:: PROVIDED ENTRIES
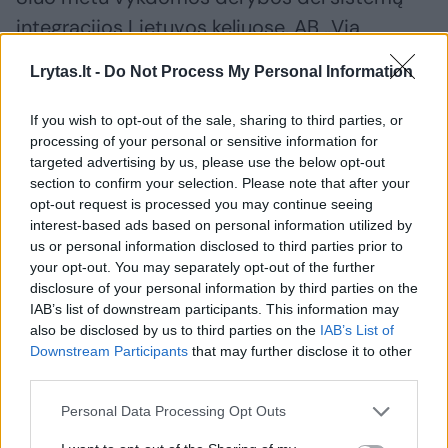
integracijos Lietuvos keliuose. AB „Via
Lietuva“ įmonės politikoje sukurta programa,
Lrytas.lt -
Do Not Process My Personal Information
kuri įpareigoja keliuose diegti inovacijas, o
sąrašo prioritetų viršuje – mūsų kuriama
If you wish to opt-out of the sale, sharing to third parties, or
processing of your personal or sensitive information for
sistema“, – tikina startuolio „Dok inovacija“
targeted advertising by us, please use the below opt-out
vadovas, sistemos kūrėjas D. Pratašius.
section to confirm your selection. Please note that after your
opt-out request is processed you may continue seeing
interest-based ads based on personal information utilized by
Avarijos
laukiniai gyvūnai
eismo įvykis
Rodyti daugiau žymių
us or personal information disclosed to third parties prior to
your opt-out. You may separately opt-out of the further
disclosure of your personal information by third parties on the
IAB’s list of downstream participants. This information may
also be disclosed by us to third parties on the
IAB’s List of
Komentuoti po šiuo straipsniu
Downstream Participants
that may further disclose it to other
third parties.
Komentuoti gali tik Lrytas registruoti vartotojai.
Personal Data Processing Opt Outs
Prisijunkite prie registruotų vartotojų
::::
### TASK TO COMPLETE
Count how many lines in the data contain the word "Lrytas", giving the number without comment.

### RESPONSE TO THIS TASK
2